A police official said on Tuesday that two of the five people injured were in a "life-threatening"
condition.
Inside the carriage, a 62-year-old man, his 58-year-old wife, their daughter, 27, and her
boyfriend, 27, were attacked, the South China Morning Post reports. They were from Hong
Kong. The 17-year-old son travelling with them was not hurt, it said.
A source told the paper the father and boyfriend had tried to protect the other members of the
group.
Another woman was injured outside the train as the man fled. Fourteen people were treated for
shock.

A news agency with links to IS said the boy had launched the attack "in answer to the calls to
target the countries of the coalition fighting Islamic State".
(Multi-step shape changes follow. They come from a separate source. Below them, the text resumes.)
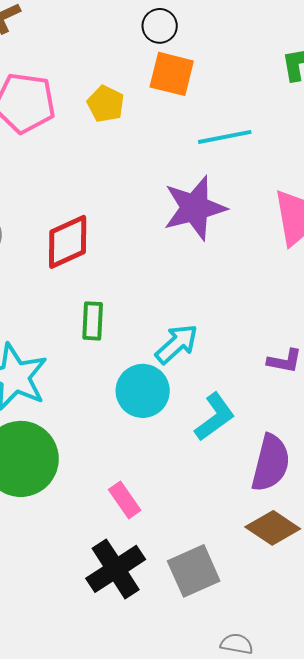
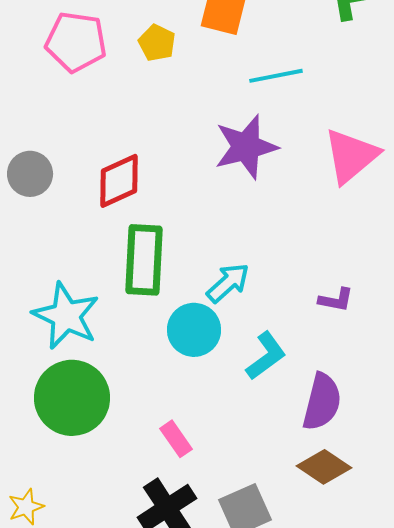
green rectangle: (93, 321) -> (144, 260), size x1.8

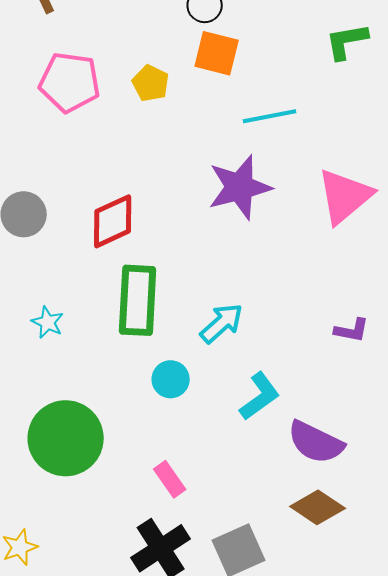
purple L-shape: (336, 300) -> (352, 330), moved
cyan star: (66, 316) -> (48, 322), moved, size x0.5
cyan circle: (194, 330) -> (171, 379), moved, size x0.7
purple semicircle: (322, 402) -> (316, 442), turned 102

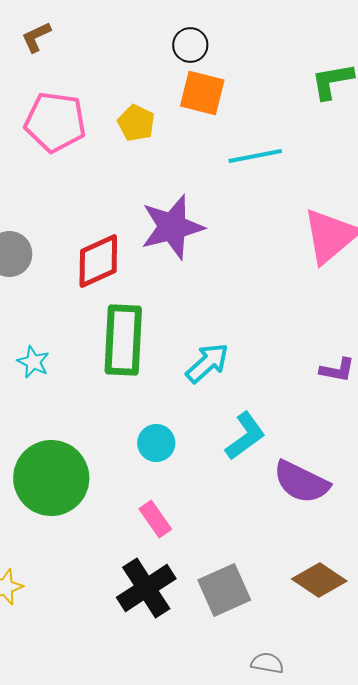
purple star: (240, 187) -> (172, 227), moved
cyan circle: (171, 379) -> (156, 443), moved
brown diamond: (318, 507) -> (319, 580), moved

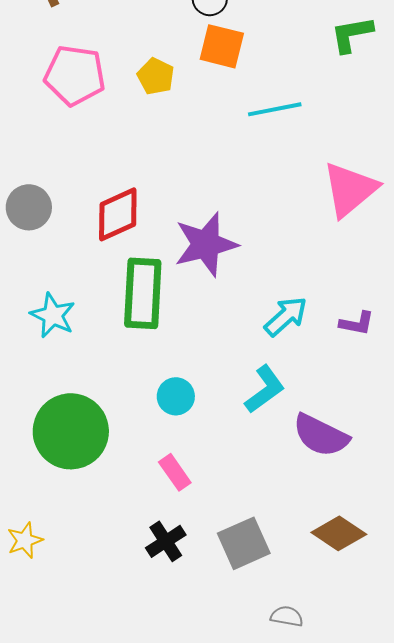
purple star: (172, 227) -> (206, 244), moved
cyan star: (33, 362) -> (53, 315), size x1.4
cyan arrow: (207, 363) -> (286, 316), moved
black cross: (146, 588) -> (166, 541), size x0.7

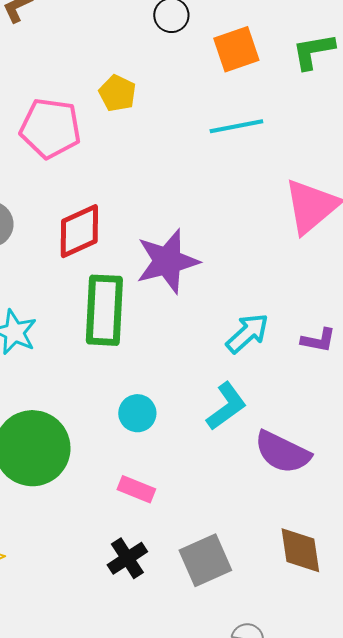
orange square: (222, 46) -> (236, 49), moved, turned -33
pink pentagon: (75, 75) -> (50, 128), moved
pink rectangle: (175, 472) -> (136, 489), turned -33
brown diamond: (339, 533) -> (300, 550), turned 48

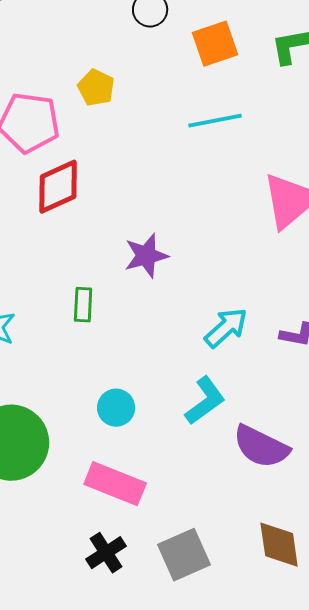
red diamond: (79, 231) -> (58, 187), moved
purple star: (167, 261) -> (146, 256), size x0.7
green rectangle: (104, 310) -> (83, 305), size x0.5
pink rectangle: (136, 489) -> (115, 484), size x1.6

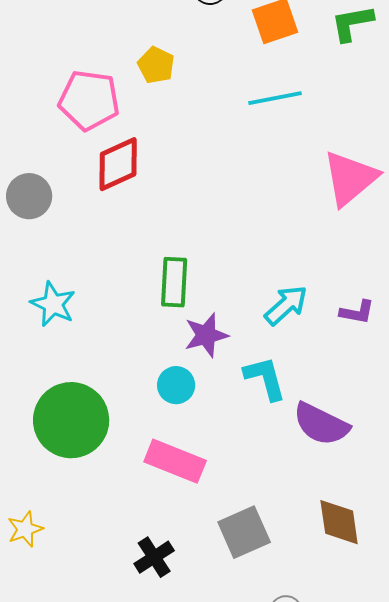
purple star: (146, 256) -> (206, 335), moved
green rectangle: (83, 305) -> (174, 282), moved, size x1.4
cyan L-shape: (205, 401) -> (265, 378), turned -69
black cross: (106, 553) -> (154, 557), moved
The axe attack comes days after a lorry ploughed into a crowd in Nice in France, killing 84
people. IS said one of its followers had carried out that attack.

'Slaughterhouse'
Mr Herrmann said those who had interacted with the young man in recent months described him
as calm and quiet and they could not understand his actions.
The teenager had gone to the mosque "on special occasions", he said, but no-one had noticed any
radical behaviour and there were no signs yet of a direct link to jihadist networks.
He had a placement in a bakery and was likely to secure paid employment soon.